O tempo da compreensão
(Gabriel Chalita)

Faz não muito tempo que um amor fechou as portas e abriu vida com outro.

Faz não muito tempo que chorei a rejeição, a troca, a solidão, o abraço sem abraço, as palavras emudecidas. Era uma dor que doía eternidades, tempo do abandono.

Ouvi vozes acalmadoras, vozes explicadoras do tempo. Do tempo da espera. Do tempo em que a noite parece invadir o dia e demitir a luz.

A escuridão em mim foi se acalmando no tempo dos alívios. Antes, no tempo da solidão, era espera errada, história inventada de um amor perfeito. Eu olhava para a porta e chorava a fechadura sem movimento. As utopias de uma volta arrependida.

Demorei algum tempo para ver nascer o tempo da compreensão. Então, me vesti de vida e consegui caminhar nas calçadas sem o medo dos encontros.

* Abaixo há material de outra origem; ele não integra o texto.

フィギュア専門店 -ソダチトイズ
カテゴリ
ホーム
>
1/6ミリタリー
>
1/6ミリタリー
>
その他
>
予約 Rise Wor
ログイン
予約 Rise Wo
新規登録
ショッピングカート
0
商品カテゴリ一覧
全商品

Em um dia, vi os dois. E os dois me viram. Éramos próximos nós todos. Um já era do outro, quando imaginava ser apenas meu. Soube depois. Sofri as mentiras, quando decidia se haveria em mim o tempo do perdão, se a porta se abrisse e as desculpas quisessem entrar.

A porta nunca se abriu, não para a volta. Na volta da mesma cidade em que morávamos todos, vi os dois. Não se constrangeram comigo. Era como se eu nunca fosse. A boa notícia, entretanto, era que o tempo do desprezo já não mais fazia noite em mim. Vi os dois. Mais gordos do que no meu tempo. Gordos de gestos exagerados. Gordos de arrogâncias que eu não via, quando éramos.

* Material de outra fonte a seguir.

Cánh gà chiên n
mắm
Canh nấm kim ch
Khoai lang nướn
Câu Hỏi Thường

No restaurante, os dois brigaram. Disseram indelicadezas ao garçom. Reclamaram de tudo. Vozes em tons descuidados. Meu Deus, como os dois se pareciam!

Uma enciclopédia de dúvidas fez incômodos em mim. Eu sempre disse da bondade, da perfeição, do cuidado gentil do meu amor que partiu. Eu menti, então? Menti para mim mesmo? Eu menti ou o amor que deixou de amar é que mudou? Eu menti ou era de disfarce que ele vivia, quando vivia para mim?

Na mesa comigo, uma amiga bem mais velha falava do marido e do seu tempo do esquecimento. E dela mesma. Do tempo das despedidas. E dos desperdícios do tempo gasto no estar ou no pensar em quem não está ou não pensa em nós.

Dispensei a atenção aos dois que, em tempos não muito distantes, me causaram estragos. E um alívio nos fez companhia, enquanto falávamos e comíamos o tempo da amizade. Agradeci ao garçom o serviço bem feito. Agradeci ao cozinheiro o preparo. Agradeci à minha amiga o compartilhamento dos medos da finitude. O fim é o que explica a estrada e é o que despede os passos já dados.

Ver as deselegâncias ajudou a ver. Fazia calor e eu fui caminhando tranquilo pelas calçadas, testemunhas de tantos passos, de tantas histórias.

Um perfume de rosas de uma casa simples me fez parar. O tempo da compreensão nos presenteia com essas delicadezas que o tempo das ausências desperdiça. Uma árvore forte me fez imaginar a força da permanência nos tempos que mudam. O tempo da compreensão é o tempo do amor. Ou dos amores. Ou dos florescimentos. E é, também, o tempo das podas. Da coragem necessária para deixar o que nunca nos pertenceu.